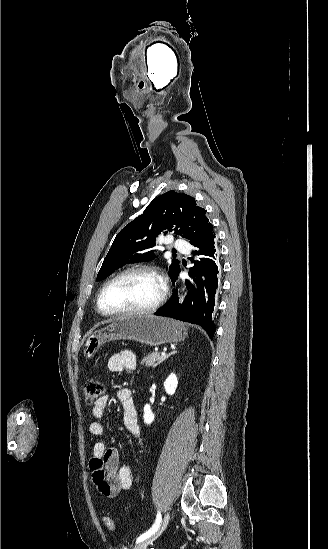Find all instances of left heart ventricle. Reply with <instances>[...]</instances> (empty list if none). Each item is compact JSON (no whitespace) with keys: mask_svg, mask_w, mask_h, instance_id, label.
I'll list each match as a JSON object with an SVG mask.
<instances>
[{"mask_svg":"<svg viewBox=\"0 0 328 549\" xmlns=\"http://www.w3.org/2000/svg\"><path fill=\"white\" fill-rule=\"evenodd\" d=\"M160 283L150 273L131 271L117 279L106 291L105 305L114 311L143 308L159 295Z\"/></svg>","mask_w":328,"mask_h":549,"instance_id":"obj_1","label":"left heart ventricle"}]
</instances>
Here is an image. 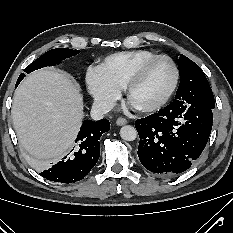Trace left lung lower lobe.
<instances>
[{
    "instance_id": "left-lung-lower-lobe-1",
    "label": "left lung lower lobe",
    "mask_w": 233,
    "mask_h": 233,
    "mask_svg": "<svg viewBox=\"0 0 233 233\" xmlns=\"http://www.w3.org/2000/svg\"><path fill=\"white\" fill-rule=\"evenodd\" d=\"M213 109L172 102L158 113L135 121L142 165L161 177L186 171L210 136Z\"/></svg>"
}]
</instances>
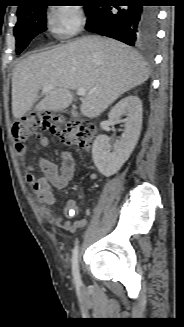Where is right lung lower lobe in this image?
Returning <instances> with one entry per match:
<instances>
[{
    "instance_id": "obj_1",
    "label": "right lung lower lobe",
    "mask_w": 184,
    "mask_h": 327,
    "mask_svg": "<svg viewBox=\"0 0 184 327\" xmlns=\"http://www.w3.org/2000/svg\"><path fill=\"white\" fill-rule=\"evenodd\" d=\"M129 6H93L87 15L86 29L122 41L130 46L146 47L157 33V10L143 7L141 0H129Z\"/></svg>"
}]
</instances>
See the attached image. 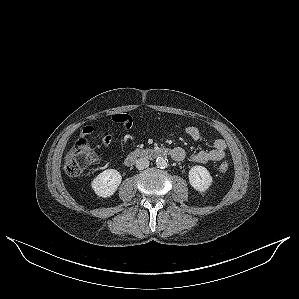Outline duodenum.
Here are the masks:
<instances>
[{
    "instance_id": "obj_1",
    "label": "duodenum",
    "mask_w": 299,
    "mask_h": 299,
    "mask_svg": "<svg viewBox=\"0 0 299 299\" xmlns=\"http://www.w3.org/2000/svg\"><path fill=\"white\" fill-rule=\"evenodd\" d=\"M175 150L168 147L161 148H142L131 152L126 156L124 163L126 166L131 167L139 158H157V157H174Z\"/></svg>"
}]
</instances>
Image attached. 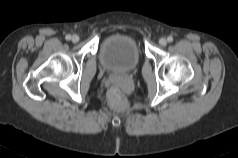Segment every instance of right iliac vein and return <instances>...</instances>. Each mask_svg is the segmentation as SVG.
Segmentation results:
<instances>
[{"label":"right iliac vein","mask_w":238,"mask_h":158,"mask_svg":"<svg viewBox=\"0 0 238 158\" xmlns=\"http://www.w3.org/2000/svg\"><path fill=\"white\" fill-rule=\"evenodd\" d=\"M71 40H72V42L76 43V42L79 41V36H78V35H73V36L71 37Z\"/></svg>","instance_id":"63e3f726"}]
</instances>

★ ★ ★ ★

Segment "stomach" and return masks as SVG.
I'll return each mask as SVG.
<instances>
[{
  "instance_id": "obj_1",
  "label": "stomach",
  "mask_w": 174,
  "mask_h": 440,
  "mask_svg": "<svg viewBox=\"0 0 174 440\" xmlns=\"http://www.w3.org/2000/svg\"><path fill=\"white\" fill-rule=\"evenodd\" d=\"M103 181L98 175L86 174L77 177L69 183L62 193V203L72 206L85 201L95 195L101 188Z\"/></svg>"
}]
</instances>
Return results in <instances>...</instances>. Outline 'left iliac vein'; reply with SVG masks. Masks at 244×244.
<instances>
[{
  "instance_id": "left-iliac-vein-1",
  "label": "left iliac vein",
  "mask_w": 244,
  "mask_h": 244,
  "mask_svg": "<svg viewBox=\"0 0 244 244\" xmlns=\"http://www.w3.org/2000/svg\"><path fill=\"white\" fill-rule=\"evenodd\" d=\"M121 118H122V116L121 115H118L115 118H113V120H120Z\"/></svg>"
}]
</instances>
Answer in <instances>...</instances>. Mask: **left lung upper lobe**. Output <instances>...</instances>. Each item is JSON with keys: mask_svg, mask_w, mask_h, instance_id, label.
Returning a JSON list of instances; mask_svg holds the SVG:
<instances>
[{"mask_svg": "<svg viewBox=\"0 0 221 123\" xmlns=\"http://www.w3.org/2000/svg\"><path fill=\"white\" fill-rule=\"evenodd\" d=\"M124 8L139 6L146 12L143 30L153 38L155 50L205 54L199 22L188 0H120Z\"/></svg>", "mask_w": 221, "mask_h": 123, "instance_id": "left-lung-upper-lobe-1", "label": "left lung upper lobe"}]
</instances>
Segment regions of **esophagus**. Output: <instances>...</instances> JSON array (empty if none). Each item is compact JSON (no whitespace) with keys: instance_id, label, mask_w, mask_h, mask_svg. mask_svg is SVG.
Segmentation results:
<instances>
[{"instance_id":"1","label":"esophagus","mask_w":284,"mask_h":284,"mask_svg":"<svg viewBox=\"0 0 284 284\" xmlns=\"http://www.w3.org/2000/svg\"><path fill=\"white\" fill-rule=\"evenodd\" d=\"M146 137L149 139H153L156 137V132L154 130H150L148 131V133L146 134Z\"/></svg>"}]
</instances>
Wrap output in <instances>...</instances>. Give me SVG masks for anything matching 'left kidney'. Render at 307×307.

★ ★ ★ ★

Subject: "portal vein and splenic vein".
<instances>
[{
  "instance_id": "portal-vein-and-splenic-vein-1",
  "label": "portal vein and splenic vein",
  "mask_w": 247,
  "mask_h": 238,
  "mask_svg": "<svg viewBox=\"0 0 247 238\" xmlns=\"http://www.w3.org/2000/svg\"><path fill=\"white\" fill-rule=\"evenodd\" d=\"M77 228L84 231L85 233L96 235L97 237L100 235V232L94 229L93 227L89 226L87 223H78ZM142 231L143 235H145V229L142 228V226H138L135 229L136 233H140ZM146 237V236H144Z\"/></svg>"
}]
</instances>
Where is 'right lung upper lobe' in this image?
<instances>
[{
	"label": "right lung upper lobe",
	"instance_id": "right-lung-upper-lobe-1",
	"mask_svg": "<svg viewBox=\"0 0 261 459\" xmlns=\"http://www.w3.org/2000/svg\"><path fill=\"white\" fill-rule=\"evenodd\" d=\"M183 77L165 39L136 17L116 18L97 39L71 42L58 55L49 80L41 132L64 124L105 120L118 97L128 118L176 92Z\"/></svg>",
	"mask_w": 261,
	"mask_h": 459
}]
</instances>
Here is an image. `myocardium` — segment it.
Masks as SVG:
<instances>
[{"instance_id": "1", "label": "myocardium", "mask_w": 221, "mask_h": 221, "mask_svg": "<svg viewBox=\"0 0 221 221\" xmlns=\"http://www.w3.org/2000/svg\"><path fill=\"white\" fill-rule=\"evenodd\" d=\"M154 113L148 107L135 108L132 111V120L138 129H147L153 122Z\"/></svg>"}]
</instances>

★ ★ ★ ★

In the data above, find the line that contains "Return results in" and the line that contains "Wrap output in". Repeat exactly those lines and every line between them, and only those.

Response for this exercise =
Return results in <instances>...</instances>. Outline 'left iliac vein'; reply with SVG masks. Masks at 244×244.
<instances>
[{
  "instance_id": "left-iliac-vein-1",
  "label": "left iliac vein",
  "mask_w": 244,
  "mask_h": 244,
  "mask_svg": "<svg viewBox=\"0 0 244 244\" xmlns=\"http://www.w3.org/2000/svg\"><path fill=\"white\" fill-rule=\"evenodd\" d=\"M121 118H122V116L121 115H118L115 118H113V120H120Z\"/></svg>"
}]
</instances>
Answer in <instances>...</instances>. Mask: **left lung upper lobe**. Output <instances>...</instances>. Each item is JSON with keys: mask_svg, mask_w, mask_h, instance_id, label.
Returning a JSON list of instances; mask_svg holds the SVG:
<instances>
[{"mask_svg": "<svg viewBox=\"0 0 221 123\" xmlns=\"http://www.w3.org/2000/svg\"><path fill=\"white\" fill-rule=\"evenodd\" d=\"M124 8L139 6L146 12L143 30L153 38L155 50L205 54L199 22L188 0H120Z\"/></svg>", "mask_w": 221, "mask_h": 123, "instance_id": "left-lung-upper-lobe-1", "label": "left lung upper lobe"}]
</instances>
Segment regions of **esophagus**. Output: <instances>...</instances> JSON array (empty if none). Each item is compact JSON (no whitespace) with keys: instance_id, label, mask_w, mask_h, mask_svg. mask_svg is SVG.
Segmentation results:
<instances>
[{"instance_id":"1","label":"esophagus","mask_w":284,"mask_h":284,"mask_svg":"<svg viewBox=\"0 0 284 284\" xmlns=\"http://www.w3.org/2000/svg\"><path fill=\"white\" fill-rule=\"evenodd\" d=\"M146 137L149 139H153L156 137V132L154 130H150L148 131V133L146 134Z\"/></svg>"}]
</instances>
Wrap output in <instances>...</instances>. Give me SVG masks for anything matching 'left kidney'. Render at 307×307.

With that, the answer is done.